The screening of 18 Days – an emotional tribute

Yousri Nasrallah et Marwan Hamed © FIF/L.F.

Thierry Frémaux launched a tribute to Egypt, Invited Country, yesterday evening in the Salle du Soixantième, with the world avant-premier screening of Tamantashar Yom (18 Days), a collective work by 10 Egyptian filmmakers made around Tahrir Square, which was given a standing ovation.

 


“Egypt is one of the great countries of cinema, one that has always been represented in Cannes, notably by Youssef Chahine, but by others too. This tribute is to acknowledge the past and the history of Egyptian cinema, its glory and grandeur, but also its present and its future,” declared Thierry Frémaux. He then called up all the filmmakers and actors who particpated in this collective work made around Tahrir Square and comprised of 10 short films, including
Yousri Nasrallah’s Bab el Chams (The Gate of the Sun), originally screened in the Official Selection in 2004.

 

Three of the participants spoke, the first in English, the second in Arabic, and the third in French.

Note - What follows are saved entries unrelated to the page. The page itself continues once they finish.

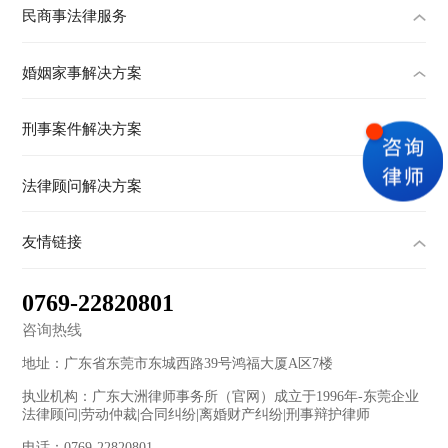
民商事法律服务
婚姻家事解决方案
刑事案件解决方案
法律顾问解决方案
友情链接
0769-22820801
咨询热线
地址：广东省东莞市东城西路39号鸿福大厦A区7楼
执业机构：广东大洲律师事务所（官网）成立于1996年-东莞企业
法律顾问|劳动仲裁|合同纠纷|离婚财产纠纷|刑事辩护律师
电话：0769-22820801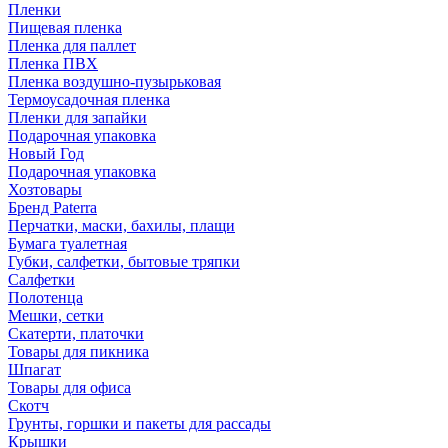
Пленки
Пищевая пленка
Пленка для паллет
Пленка ПВХ
Пленка воздушно-пузырьковая
Термоусадочная пленка
Пленки для запайки
Подарочная упаковка
Новый Год
Подарочная упаковка
Хозтовары
Бренд Paterra
Перчатки, маски, бахилы, плащи
Бумага туалетная
Губки, салфетки, бытовые тряпки
Салфетки
Полотенца
Мешки, сетки
Скатерти, платочки
Товары для пикника
Шпагат
Товары для офиса
Скотч
Грунты, горшки и пакеты для рассады
Крышки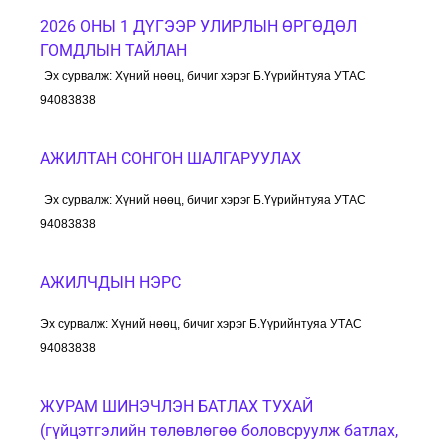
2026 ОНЫ 1 ДҮГЭЭР УЛИРЛЫН ӨРГӨДӨЛ
ГОМДЛЫН ТАЙЛАН
Эх сурвалж: Хүний
нөөц, бичиг
хэрэг Б.Үүрийнтуяа УТАС
94083838
АЖИЛТАН СОНГОН ШАЛГАРУУЛАХ
Эх сурвалж: Хүний
нөөц, бичиг
хэрэг Б.Үүрийнтуяа УТАС
94083838
АЖИЛЧДЫН НЭРС
Эх сурвалж: Хүний
нөөц, бичиг
хэрэг Б.Үүрийнтуяа УТАС
94083838
ЖУРАМ ШИНЭЧЛЭН БАТЛАХ ТУХАЙ
(гүйцэтгэлийн төлөвлөгөө боловсруулж батлах,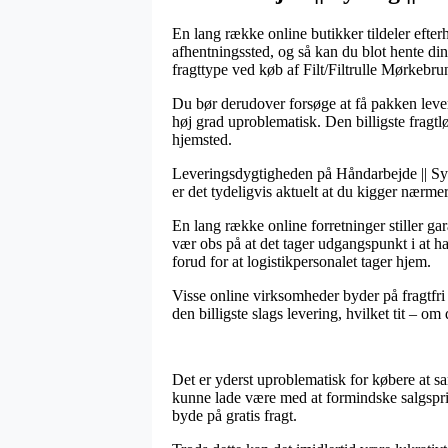
En lang række online butikker tildeler efter
afhentningssted, og så kan du blot hente din
fragttype ved køb af Filt/Filtrulle Mørkebr
Du bør derudover forsøge at få pakken lever
høj grad uproblematisk. Den billigste fragtl
hjemsted.
Leveringsdygtigheden på Håndarbejde || Syning
er det tydeligvis aktuelt at du kigger nærme
En lang række online forretninger stiller g
vær obs på at det tager udgangspunkt i at ha
forud for at logistikpersonalet tager hjem.
Visse online virksomheder byder på fragtfri
den billigste slags levering, hvilket tit – om
Det er yderst uproblematisk for købere at s
kunne lade være med at formindske salgspris
byde på gratis fragt.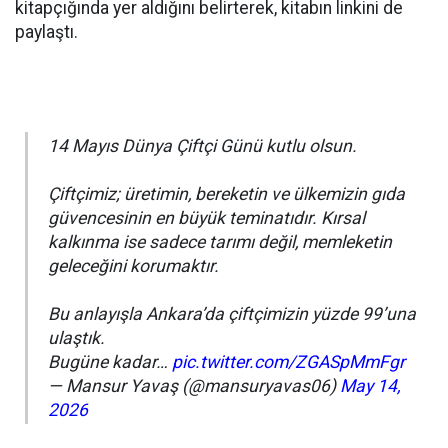
kitapçığında yer aldığını belirterek, kitabın linkini de
paylaştı.
14 Mayıs Dünya Çiftçi Günü kutlu olsun.
Çiftçimiz; üretimin, bereketin ve ülkemizin gıda
güvencesinin en büyük teminatıdır. Kırsal
kalkınma ise sadece tarımı değil, memleketin
geleceğini korumaktır.
Bu anlayışla Ankara’da çiftçimizin yüzde 99’una
ulaştık.
Bugüne kadar…
pic.twitter.com/ZGASpMmFgr
— Mansur Yavaş (@mansuryavas06)
May 14,
2026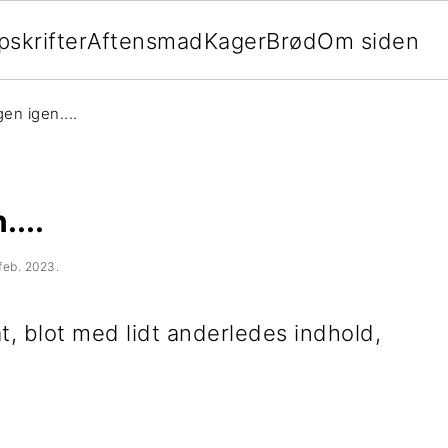
pskrifter
Aftensmad
Kager
Brød
Om siden
gen igen....
....
 feb. 2023
.
at, blot med lidt anderledes indhold,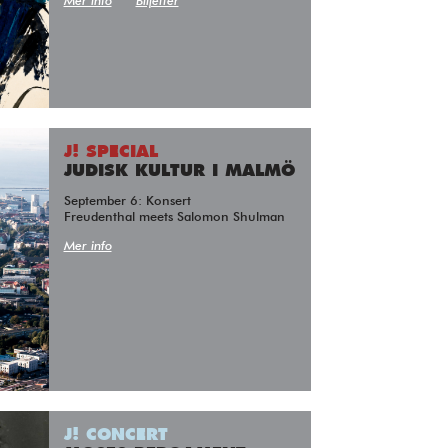
Mer info
Biljetter
J! SPECIAL
JUDISK KULTUR I MALMÖ
September 6: Konsert
Freudenthal meets Salomon Shulman
Mer info
J! CONCERT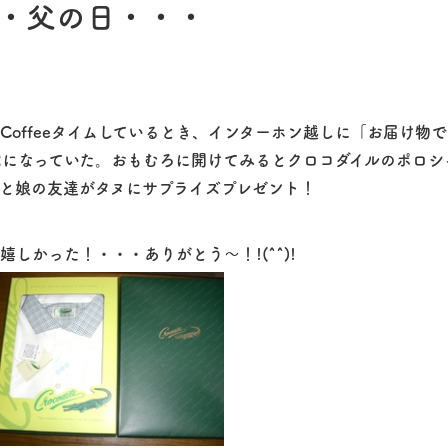
・父の日・・・
Coffeeタイムしているとき、インターホン越しに「お届け物
宛になっていた。おもむろに開けてみるとクロコダイルのポロシ
と娘の友達がタヌにサプライズプレゼント！
かった！・・・ありがとう～！!(^^)!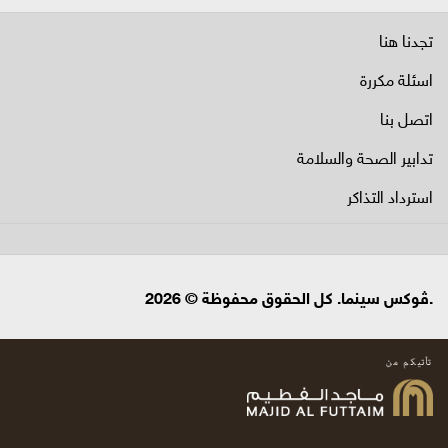
تجدنا هنا
اسئلة مكررة
اتصل بنا
تدابير الصحة والسلامة
استرداد التذاكر
.ڤوكس سينما. كل الحقوق محفوظة © 2026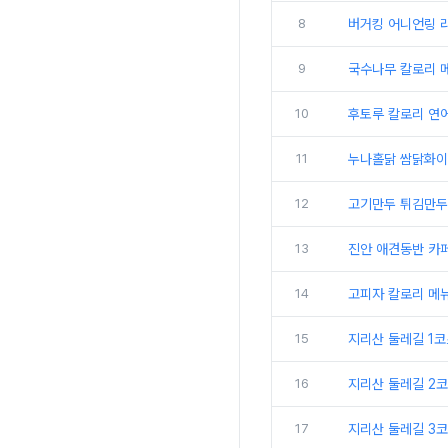
8
버거킹 어니언링 
9
국수나무 칼로리 
10
후토루 칼로리 연어
11
누나홀닭 쌈닭화이
12
고기만두 튀김만두 
13
진안 애견동반 카페
14
고피자 칼로리 메뉴
15
지리산 둘레길 1코
16
지리산 둘레길 2코
17
지리산 둘레길 3코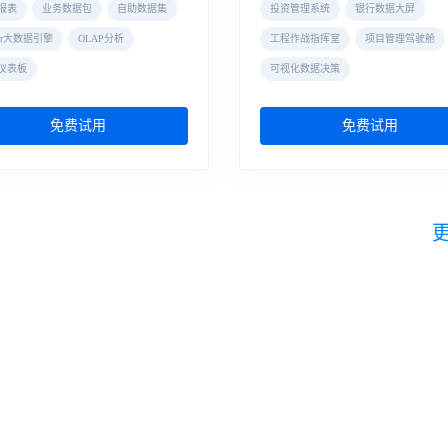
报表
业务数据包
自助数据集
投资管理系统
银行数据大屏
der大数据引擎
OLAP分析
工程作战指挥室
项目管理驾驶舱
仪表板
可视化数据决策
免费试用
免费试用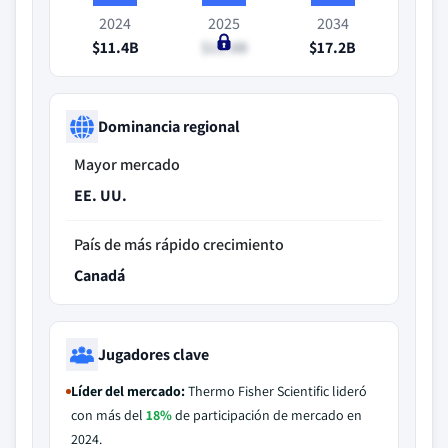
2024
2025
2034
$11.4B
$11.8B
$17.2B
Dominancia regional
Mayor mercado
EE. UU.
País de más rápido crecimiento
Canadá
Jugadores clave
Líder del mercado:
Thermo Fisher Scientific lideró
con más del
18%
de participación de mercado en
2024.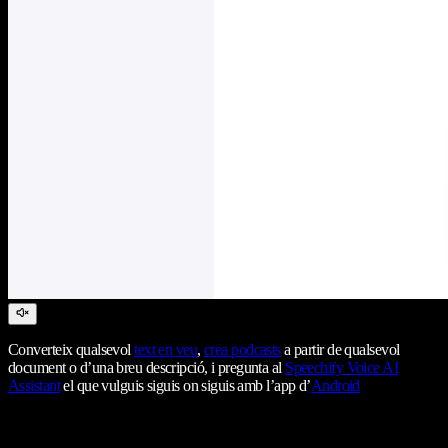
Converteix qualsevol
text en veu
,
crea podcasts
a partir de qualsevol
document o d’una breu descripció, i pregunta al
Speechify Voice AI
Assistant
el que vulguis siguis on siguis amb l’app d’
Android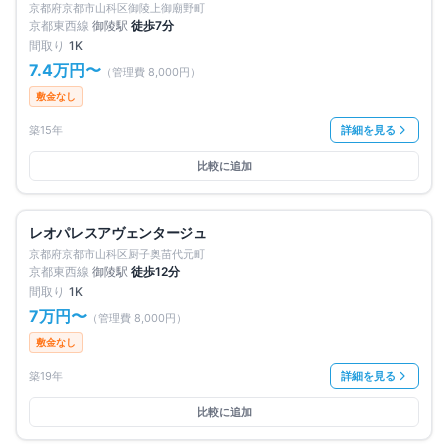
賃料改定
京都府京都市山科区御陵上御廟野町
京都東西線
御陵
駅
徒歩
7
分
間取り
1K
7.4万円
〜
（管理費
8,000円
）
敷金なし
築15年
詳細を見る
比較に追加
募集中
2
件
仲介手数料無料
レオパレスアヴェンタージュ
賃料改定
京都府京都市山科区厨子奥苗代元町
京都東西線
御陵
駅
徒歩
12
分
間取り
1K
7万円
〜
（管理費
8,000円
）
敷金なし
築19年
詳細を見る
比較に追加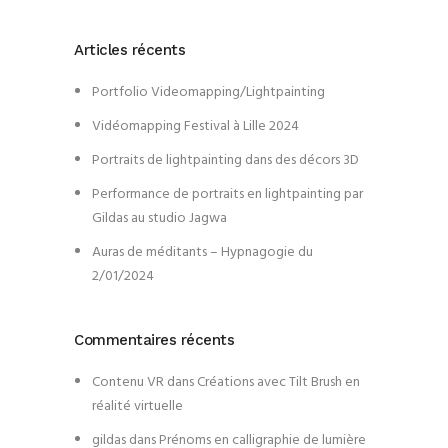
Articles récents
Portfolio Videomapping/Lightpainting
Vidéomapping Festival à Lille 2024
Portraits de lightpainting dans des décors 3D
Performance de portraits en lightpainting par
Gildas au studio Jagwa
Auras de méditants – Hypnagogie du
2/01/2024
Commentaires récents
Contenu VR
dans
Créations avec Tilt Brush en
réalité virtuelle
gildas
dans
Prénoms en calligraphie de lumière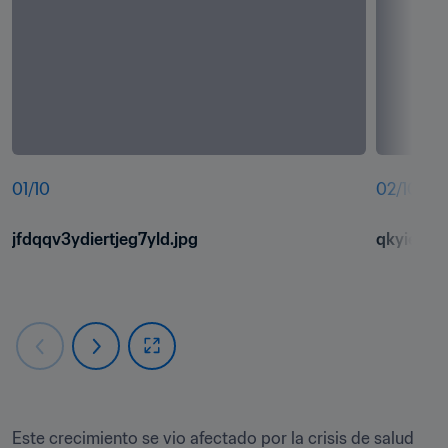
01
/
10
02
/
10
jfdqqv3ydiertjeg7yld.jpg
qkyie2lsb
Este crecimiento se vio afectado por la crisis de salud 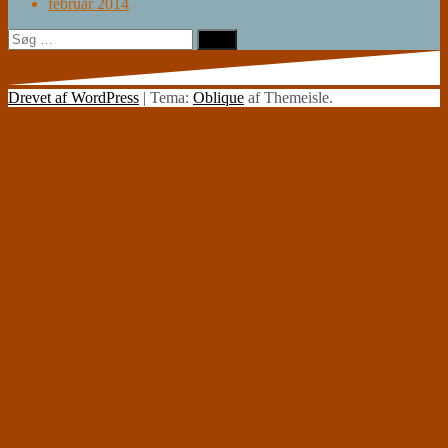
februar 2014
Søg
efter:
Drevet af WordPress
|
Tema:
Oblique
af Themeisle.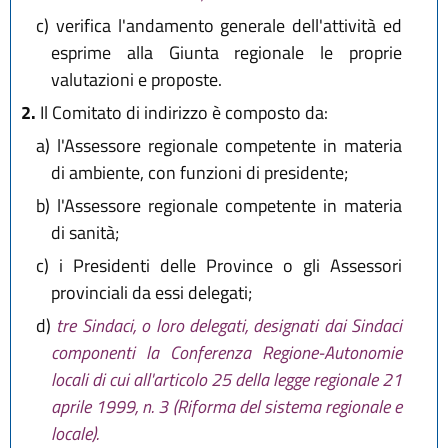
c)
verifica l'andamento generale dell'attività ed
esprime alla Giunta regionale le proprie
valutazioni e proposte.
2.
Il Comitato di indirizzo è composto da:
a)
l'Assessore regionale competente in materia
di ambiente, con funzioni di presidente;
b)
l'Assessore regionale competente in materia
di sanità;
c)
i Presidenti delle Province o gli Assessori
provinciali da essi delegati;
d)
tre Sindaci, o loro delegati, designati dai Sindaci
componenti la Conferenza Regione-Autonomie
locali di cui all'articolo 25 della legge regionale 21
aprile 1999, n. 3 (Riforma del sistema regionale e
locale).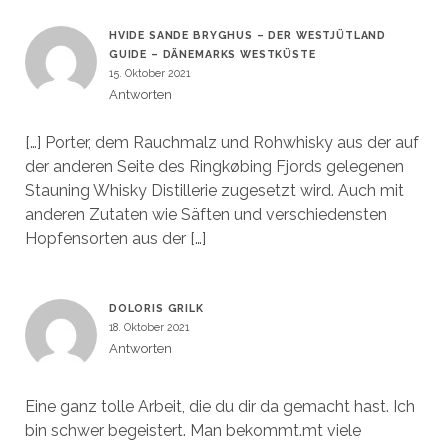
HVIDE SANDE BRYGHUS – DER WESTJÜTLAND
GUIDE – DÄNEMARKS WESTKÜSTE
15. Oktober 2021
Antworten
[…] Porter, dem Rauchmalz und Rohwhisky aus der auf
der anderen Seite des Ringkøbing Fjords gelegenen
Stauning Whisky Distillerie zugesetzt wird. Auch mit
anderen Zutaten wie Säften und verschiedensten
Hopfensorten aus der […]
DOLORIS GRILK
18. Oktober 2021
Antworten
Eine ganz tolle Arbeit, die du dir da gemacht hast. Ich
bin schwer begeistert. Man bekommt.mt viele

Mariam Abou Ouf, who made the film #tahrir 2/2, brought an emotional audience to a standing ovation with her words, “When we shot the film three months ago, I would not have thought we would be presenting it here in Cannes. And I would like to dedicate it to each person who devoted 18 days of his or her life to the revolution, as well as to all those who disappeared.”

 

Marwan Hamed, maker of 19-19, compared the Egyptian people to a piece of elastic: “You stretch it and stretch it but you don’t know when it is going to break.”

 

Finally Yousri Nasrallah, who made Interior-Exterior, evoked “the breath of freedom that is carrying us all away at home, but here too. It’s with this desire for freedom and dignity that some sacrificed their lives, and that we have made this film. Today, our thoughts are with Libya, Yemen, Syria, Tunisia. We must stand by them.

 


The tribute to Egypt continues today with the screening Cannes Classics of Facteur (Al Bostagui) by Hussein Kamal 1968) in a new print and of Cri d’une fourmi (Ant Scream) by Sameh Abdel Aziz (2011) at the Cinéma de la Plage.